━━ AVAILABLE DATA ━━

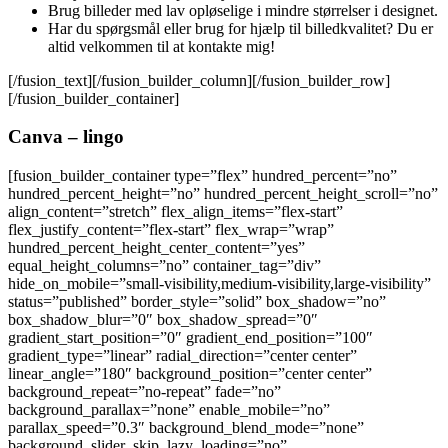
Brug billeder med lav opløselige i mindre størrelser i designet.
Har du spørgsmål eller brug for hjælp til billedkvalitet? Du er
altid velkommen til at kontakte mig!
[/fusion_text][/fusion_builder_column][/fusion_builder_row]
[/fusion_builder_container]
Canva – lingo
[fusion_builder_container type=”flex” hundred_percent=”no”
hundred_percent_height=”no” hundred_percent_height_scroll=”no”
align_content=”stretch” flex_align_items=”flex-start”
flex_justify_content=”flex-start” flex_wrap=”wrap”
hundred_percent_height_center_content=”yes”
equal_height_columns=”no” container_tag=”div”
hide_on_mobile=”small-visibility,medium-visibility,large-visibility”
status=”published” border_style=”solid” box_shadow=”no”
box_shadow_blur=”0″ box_shadow_spread=”0″
gradient_start_position=”0″ gradient_end_position=”100″
gradient_type=”linear” radial_direction=”center center”
linear_angle=”180″ background_position=”center center”
background_repeat=”no-repeat” fade=”no”
background_parallax=”none” enable_mobile=”no”
parallax_speed=”0.3″ background_blend_mode=”none”
background_slider_skip_lazy_loading=”no”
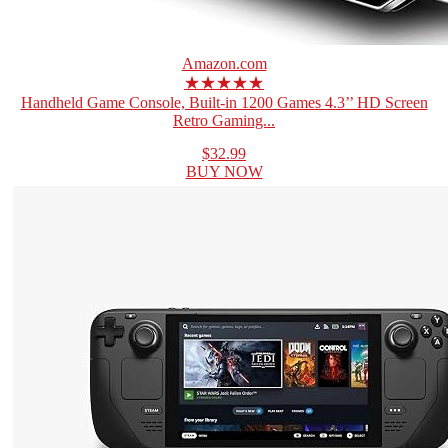
Amazon.com
★★★★★
Handheld Game Console, Built-in 1200 Games 4.3’’ HD Screen
Retro Gaming...
$32.99
BUY NOW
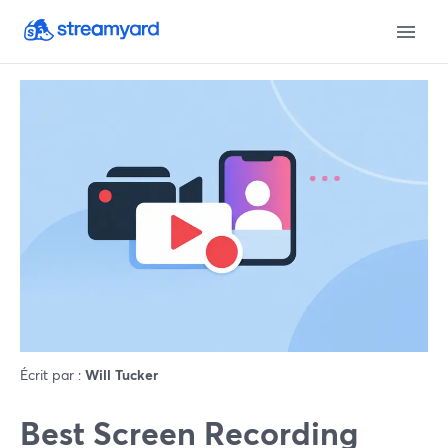
Écrit par :
Will Tucker
Best Screen Recording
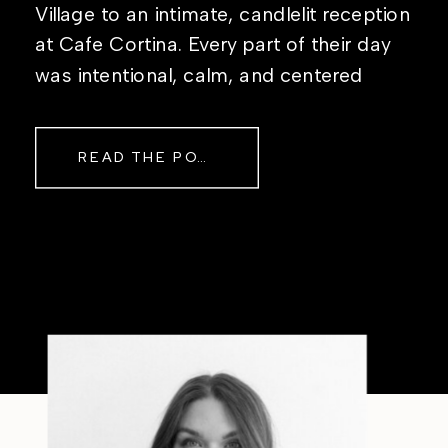
Village to an intimate, candlelit reception
at Cafe Cortina. Every part of their day
was intentional, calm, and centered
around simply being together. Their
story started in the same place they said
READ THE POST
their […]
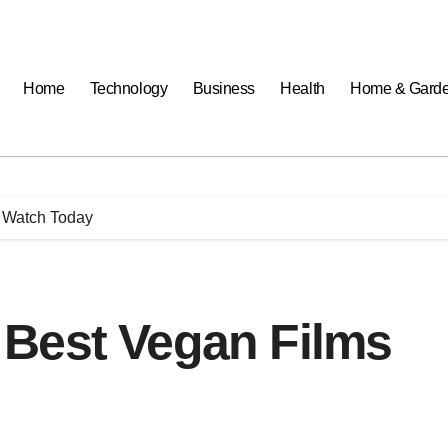
Home
Technology
Business
Health
Home & Gard
 Watch Today
Best Vegan Films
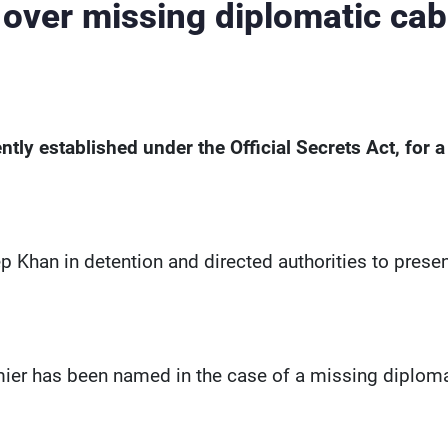
 over missing diplomatic cab
ently established under the Official Secrets Act, for a
eep Khan in detention and directed authorities to prese
emier has been named in the case of a missing diplom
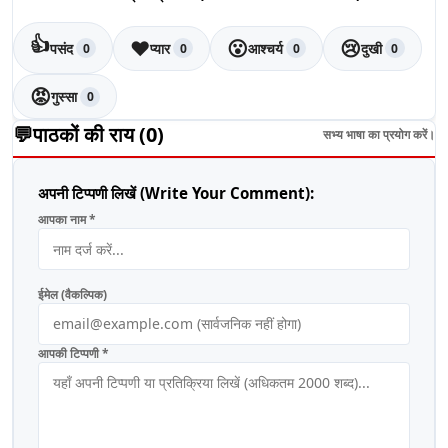
👍
❤️
😮
😢
पसंद
प्यार
आश्चर्य
दुखी
0
0
0
0
😡
गुस्सा
0
💬
पाठकों की राय (
0
)
सभ्य भाषा का प्रयोग करें।
अपनी टिप्पणी लिखें (Write Your Comment):
आपका नाम *
ईमेल (वैकल्पिक)
आपकी टिप्पणी *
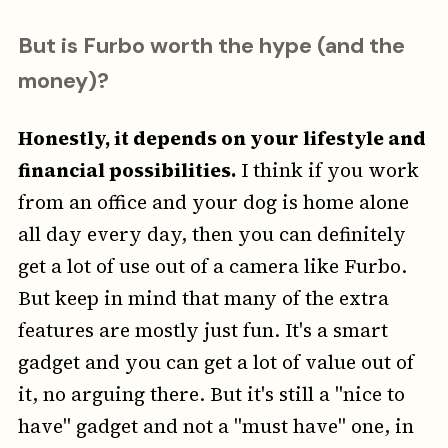
But is Furbo worth the hype (and the
money)?
Honestly, it depends on your lifestyle and
financial possibilities.
I think if you work
from an office and your dog is home alone
all day every day, then you can definitely
get a lot of use out of a camera like Furbo.
But keep in mind that many of the extra
features are mostly just fun. It's a smart
gadget and you can get a lot of value out of
it, no arguing there. But it's still a "nice to
have" gadget and not a "must have" one, in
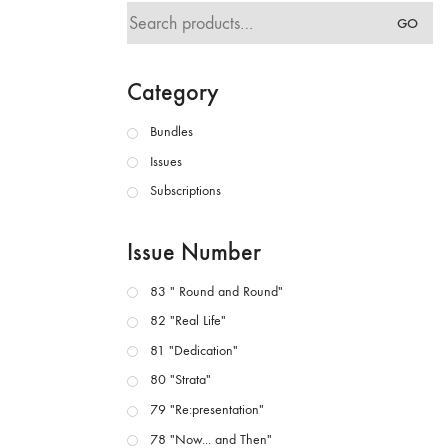
Search
GO
for:
Category
Bundles
Issues
Subscriptions
Issue Number
83 " Round and Round"
82 "Real Life"
81 "Dedication"
80 "Strata"
79 "Re:presentation"
78 "Now... and Then"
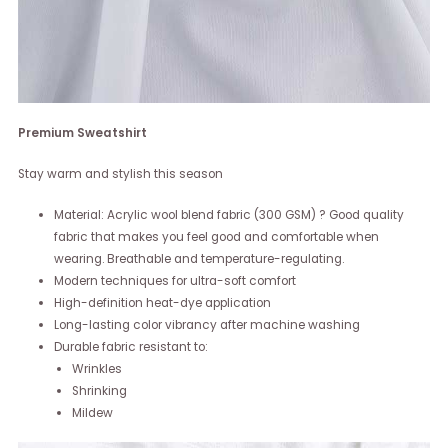
Premium Sweatshirt
Stay warm and stylish this season
Material: Acrylic wool blend fabric (300 GSM) ? Good quality
fabric that makes you feel good and comfortable when
wearing. Breathable and temperature-regulating.
Modern techniques for ultra-soft comfort
High-definition heat-dye application
Long-lasting color vibrancy after machine washing
Durable fabric resistant to:
Wrinkles
Shrinking
Mildew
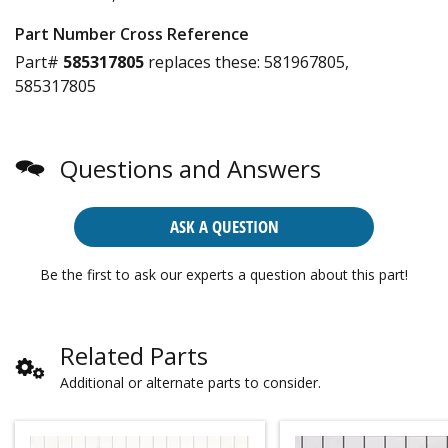
Part Number Cross Reference
Part#
585317805
replaces these:
581967805,
585317805
Questions and Answers
ASK A QUESTION
Be the first to ask our experts a question about this part!
Related Parts
Additional or alternate parts to consider.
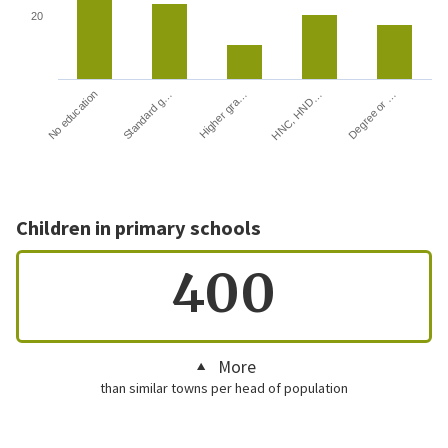
20
HNC, HND…
Degree or …
No education
Standard g…
Higher gra…
Children in primary schools
400
More
than similar towns per head of population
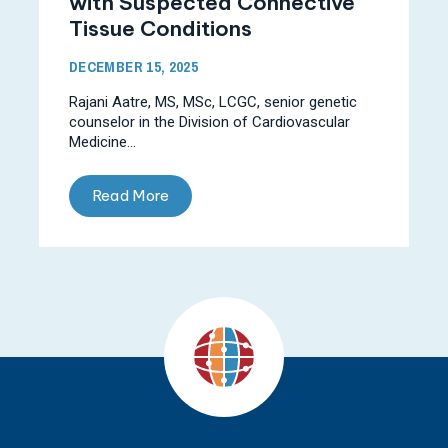
with Suspected Connective
Tissue Conditions
DECEMBER 15, 2025
Rajani Aatre, MS, MSc, LCGC, senior genetic
counselor in the Division of Cardiovascular
Medicine...
Read More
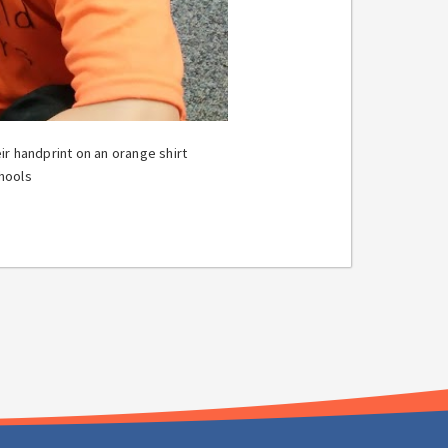
r handprint on an orange shirt
hools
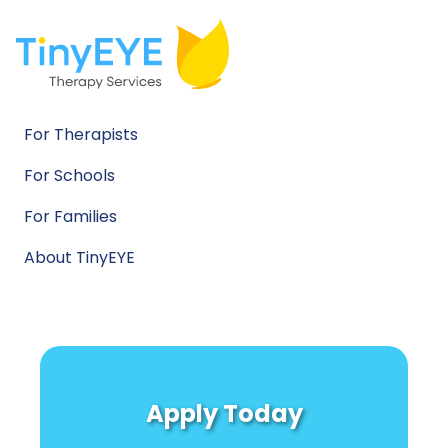
For Therapists
For Schools
For Families
About TinyEYE
Apply Today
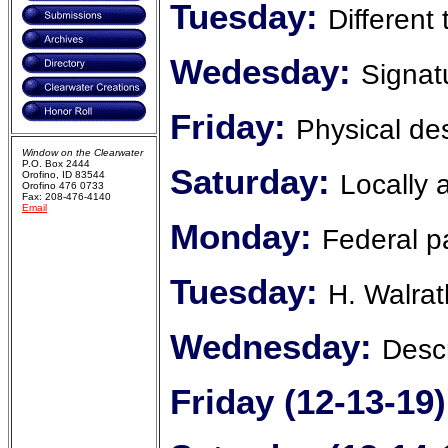
Tuesday:
Different
Wedesday:
Signat
Friday:
Physical des
Window on the Clearwater
P.O. Box 2444
Saturday:
Locally 
Orofino, ID 83544
Orofino 476 0733
Fax: 208-476-4140
Email
Monday:
Federal p
Tuesday:
H. Walrat
Wednesday:
Descr
Friday (12-13-19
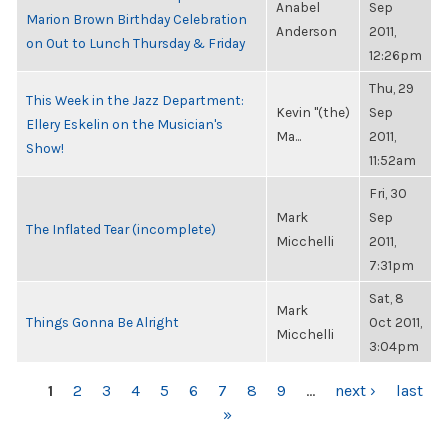
Anabel
Sep
Marion Brown Birthday Celebration
Anderson
2011,
on Out to Lunch Thursday & Friday
12:26pm
Thu, 29
This Week in the Jazz Department:
Kevin "(the)
Sep
Ellery Eskelin on the Musician's
Ma...
2011,
Show!
11:52am
Fri, 30
Mark
Sep
The Inflated Tear (incomplete)
Micchelli
2011,
7:31pm
Sat, 8
Mark
Things Gonna Be Alright
Oct 2011,
Micchelli
3:04pm
PAGES
1
2
3
4
5
6
7
8
9
…
next ›
last
»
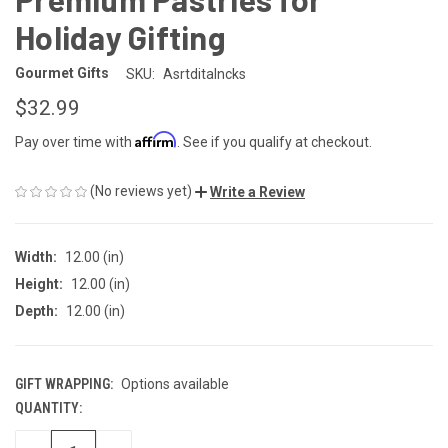
Holiday Gifting
Gourmet Gifts
SKU:
Asrtditalncks
$32.99
Affirm
Pay over time with
. See if you qualify at checkout.
(No reviews yet)
Write a Review
Width:
12.00 (in)
Height:
12.00 (in)
Depth:
12.00 (in)
GIFT WRAPPING:
Options available
QUANTITY:
CURRENT
STOCK:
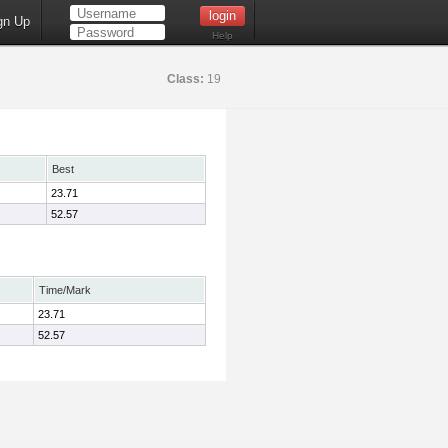
gn Up
Help
Class:
19
Best
23.71
52.57
Time/Mark
23.71
52.57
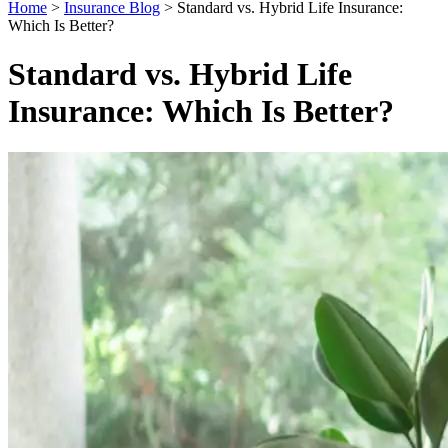
Home
>
Insurance Blog
>
Standard vs. Hybrid Life Insurance:
Which Is Better?
Standard vs. Hybrid Life
Insurance: Which Is Better?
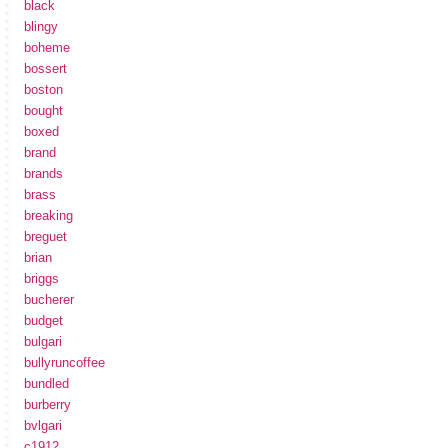
black
blingy
boheme
bossert
boston
bought
boxed
brand
brands
brass
breaking
breguet
brian
briggs
bucherer
budget
bulgari
bullyruncoffee
bundled
burberry
bvlgari
c1912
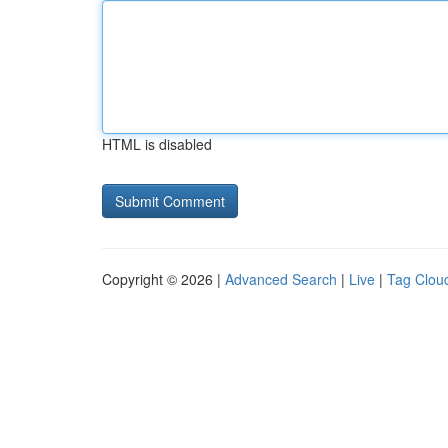
HTML is disabled
Copyright © 2026 |
Advanced Search
|
Live
|
Tag Clou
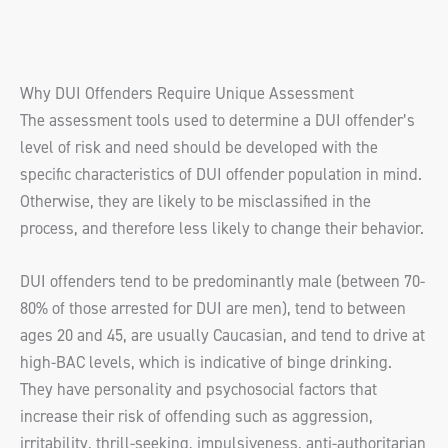
Why DUI Offenders Require Unique Assessment
The assessment tools used to determine a DUI offender’s
level of risk and need should be developed with the
specific characteristics of DUI offender population in mind.
Otherwise, they are likely to be misclassified in the
process, and therefore less likely to change their behavior.
DUI offenders tend to be predominantly male (between 70-
80% of those arrested for DUI are men), tend to between
ages 20 and 45, are usually Caucasian, and tend to drive at
high-BAC levels, which is indicative of binge drinking.
They have personality and psychosocial factors that
increase their risk of offending such as aggression,
irritability, thrill-seeking, impulsiveness, anti-authoritarian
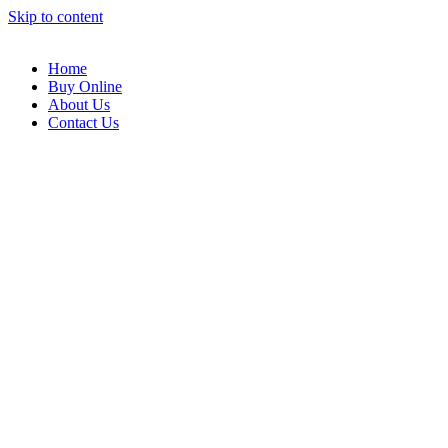
Skip to content
Home
Buy Online
About Us
Contact Us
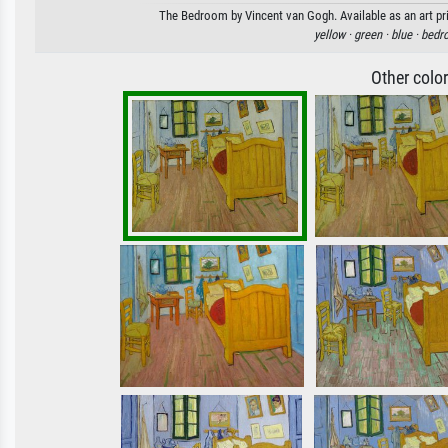
The Bedroom by Vincent van Gogh. Available as an art pri
yellow ·
green ·
blue ·
bedr
Other colo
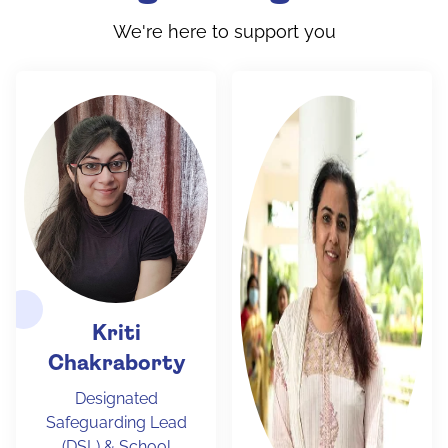
We're here to support you
Kriti
Chakraborty
Designated
Safeguarding Lead
(DSL) & School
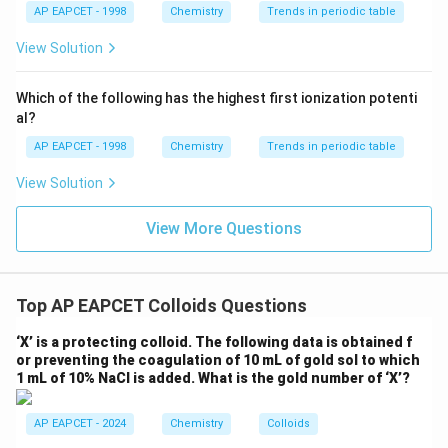
{{\t
{O}}
AP EAPCET - 1998
Chemistry
Trends in periodic table
Step 2: Analyse Statement II
Modern leather
ext
^{2
industries commonly use chromium(III) salts. These
{F}}
-}}
View Solution
^
salts replace tannin in many commercial tanning
{-}}
processes because:
\text
Which of the following has the highest first ionization potenti
{O}
al?
• Faster tanning.
AP EAPCET - 1998
Chemistry
Trends in periodic table
View Solution
• Better durability.
View More Questions
• Improved leather quality.
• Greater industrial efficiency.
Top AP EAPCET Colloids Questions
Hence,
‘X’ is a protecting colloid. The following data is obtained f
\boxed{\text{Statement II is co
Statement II is correct
or preventing the coagulation of 10 mL of gold sol to which
1 mL of 10% NaCl is added. What is the gold number of ‘X’?
AP EAPCET - 2024
Chemistry
Colloids
Step 3: Determine the final answer
Since both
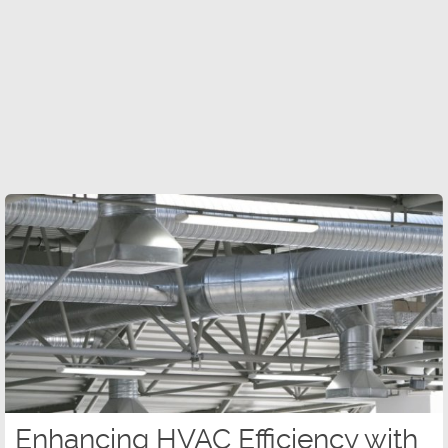
Enhancing HVAC Efficiency with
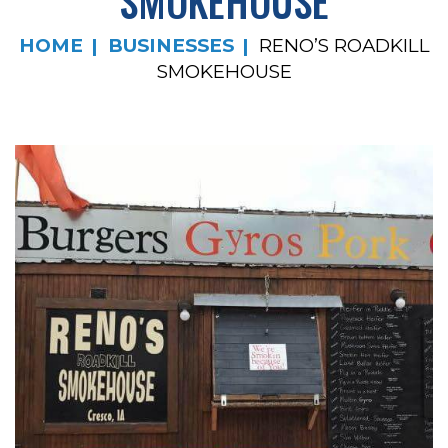
SMOKEHOUSE
HOME
BUSINESSES
RENO’S ROADKILL
SMOKEHOUSE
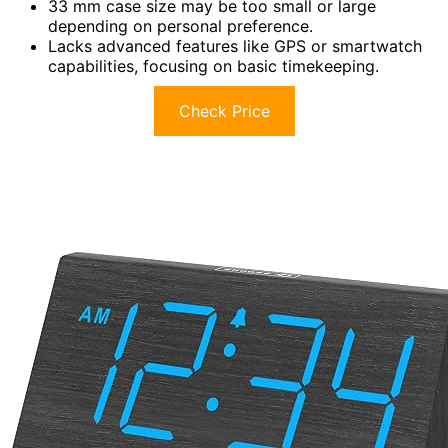
33 mm case size may be too small or large
depending on personal preference.
Lacks advanced features like GPS or smartwatch
capabilities, focusing on basic timekeeping.
Check Price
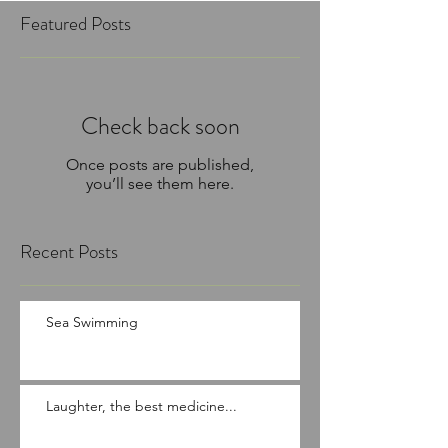
Featured Posts
Check back soon
Once posts are published,
you’ll see them here.
Recent Posts
Sea Swimming
Laughter, the best medicine...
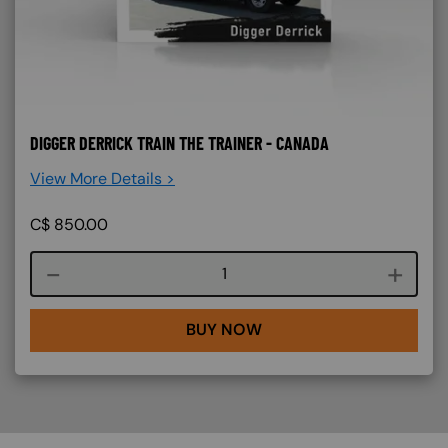
DIGGER DERRICK TRAIN THE TRAINER - CANADA
View More Details >
C$
850.00
Course quantity
BUY NOW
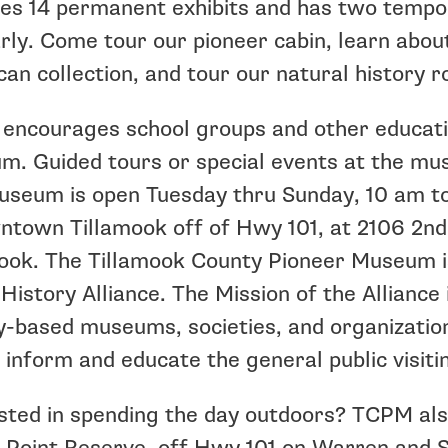
es 14 permanent exhibits and has two tempor
rly. Come tour our pioneer cabin, learn about
an collection, and tour our natural history 
ncourages school groups and other educatio
. Guided tours or special events at the mu
seum is open Tuesday thru Sunday, 10 am to
ntown Tillamook off of Hwy 101, at 2106 2nd
ook. The Tillamook County Pioneer Museum i
History Alliance. The Mission of the Alliance
y-based museums, societies, and organization
 inform and educate the general public visitin
sted in spending the day outdoors? TCPM als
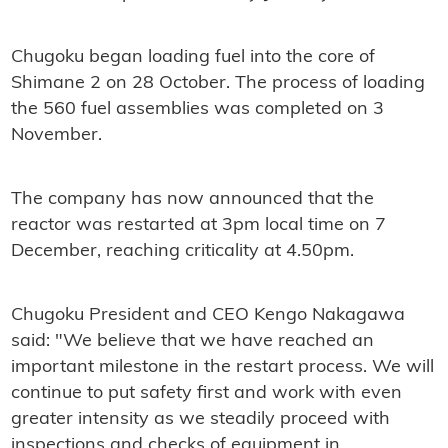
Chugoku began loading fuel into the core of
Shimane 2 on 28 October. The process of loading
the 560 fuel assemblies was completed on 3
November.
The company has now announced that the
reactor was restarted at 3pm local time on 7
December, reaching criticality at 4.50pm.
Chugoku President and CEO Kengo Nakagawa
said: "We believe that we have reached an
important milestone in the restart process. We will
continue to put safety first and work with even
greater intensity as we steadily proceed with
inspections and checks of equipment in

━━━

- _ABOUT THIS EXERCISE_:
Look through the data above and return exactly the lines from the one that contains "hundred_percent_height_cente" to the one that contains "parallax_speed", inclusive, with nothing else.

- _RESPONSE TO THIS EXERCISE_:
hundred_percent_height_center_content=”yes”
equal_height_columns=”no” container_tag=”div”
hide_on_mobile=”small-visibility,medium-visibility,large-visibility”
status=”published” border_style=”solid” box_shadow=”no”
box_shadow_blur=”0″ box_shadow_spread=”0″
gradient_start_position=”0″ gradient_end_position=”100″
gradient_type=”linear” radial_direction=”center center”
linear_angle=”180″ background_position=”center center”
background_repeat=”no-repeat” fade=”no”
background_parallax=”none” enable_mobile=”no”
parallax_speed=”0.3″ background_blend_mode=”none”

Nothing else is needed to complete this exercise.